How Trust Litigation Works in Texas

A trust is a legal entity into which a person transfers his assets.  It is a way for him to avoid probate and reduce estate taxes upon his death. Trusts have beneficiaries, people or entities that benefit from the trust, and they have a trustee, a person or entity that administers and manages the trust.  Most trusts run fairly smoothly, but sometimes problems arise and result in trust litigation.

Under Texas law, a trustee, also known as a fiduciary, has specific duties.  These duties include being loyal to the beneficiaries, not delegating responsibilities, keeping accurate accounts, furnishing information to beneficiaries upon request, exercising reasonable skill and care, prudently managing trust assets, defending the trust against third-party claims, keeping trust funds separate from other money accounts and more.
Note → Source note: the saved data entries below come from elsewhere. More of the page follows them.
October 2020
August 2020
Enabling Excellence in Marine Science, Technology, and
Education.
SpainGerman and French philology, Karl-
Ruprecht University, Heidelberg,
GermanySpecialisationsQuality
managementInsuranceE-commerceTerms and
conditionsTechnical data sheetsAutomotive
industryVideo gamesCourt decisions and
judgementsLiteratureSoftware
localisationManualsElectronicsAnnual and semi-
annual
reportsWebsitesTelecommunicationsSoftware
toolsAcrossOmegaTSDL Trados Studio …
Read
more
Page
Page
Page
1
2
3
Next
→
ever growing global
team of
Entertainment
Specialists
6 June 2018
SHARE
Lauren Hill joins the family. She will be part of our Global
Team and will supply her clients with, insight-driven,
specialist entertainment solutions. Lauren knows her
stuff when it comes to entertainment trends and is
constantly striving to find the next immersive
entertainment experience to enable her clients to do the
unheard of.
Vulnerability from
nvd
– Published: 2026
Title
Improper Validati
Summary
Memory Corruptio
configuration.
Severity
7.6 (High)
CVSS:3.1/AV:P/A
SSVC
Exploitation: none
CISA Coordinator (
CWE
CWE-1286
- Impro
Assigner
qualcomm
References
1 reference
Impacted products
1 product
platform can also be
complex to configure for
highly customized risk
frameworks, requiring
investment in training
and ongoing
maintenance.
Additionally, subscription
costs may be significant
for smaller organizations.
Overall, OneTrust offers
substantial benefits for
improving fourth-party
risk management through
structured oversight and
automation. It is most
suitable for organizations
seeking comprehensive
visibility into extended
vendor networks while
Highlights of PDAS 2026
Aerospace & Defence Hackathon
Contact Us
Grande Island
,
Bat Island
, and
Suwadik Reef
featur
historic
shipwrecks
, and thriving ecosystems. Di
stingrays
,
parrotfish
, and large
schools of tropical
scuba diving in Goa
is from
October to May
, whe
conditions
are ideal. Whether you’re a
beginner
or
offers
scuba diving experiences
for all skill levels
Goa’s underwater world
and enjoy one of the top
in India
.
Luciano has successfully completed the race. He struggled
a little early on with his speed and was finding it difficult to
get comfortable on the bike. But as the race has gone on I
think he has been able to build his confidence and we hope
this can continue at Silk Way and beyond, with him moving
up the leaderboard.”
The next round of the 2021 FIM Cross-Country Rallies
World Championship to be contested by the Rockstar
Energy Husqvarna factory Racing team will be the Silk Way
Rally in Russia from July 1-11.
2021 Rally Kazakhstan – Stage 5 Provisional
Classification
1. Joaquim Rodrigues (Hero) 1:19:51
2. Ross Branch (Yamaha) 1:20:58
If a beneficiary feels that the trustee has failed in any of these duties, whether due to incompetence, fraud or other reasons, then he can take the trustee to court to recover damages.

Texas’ statute of limitations – the time frame in which the aggrieved party may file suit – is four years from the date that the aggrieved party claims that the trustee mismanaged the trust.  In some cases, the court can stop the statute of limitations from running to extend the time to file.

If a judge determines that the trustee has breached his fiduciary duty and harmed the beneficiaries, then the trustee is responsible for the difference between the benefits that the beneficiaries received from the trust and the benefits that they would have received if no breach had occurred.  The idea is to make the beneficiaries whole again.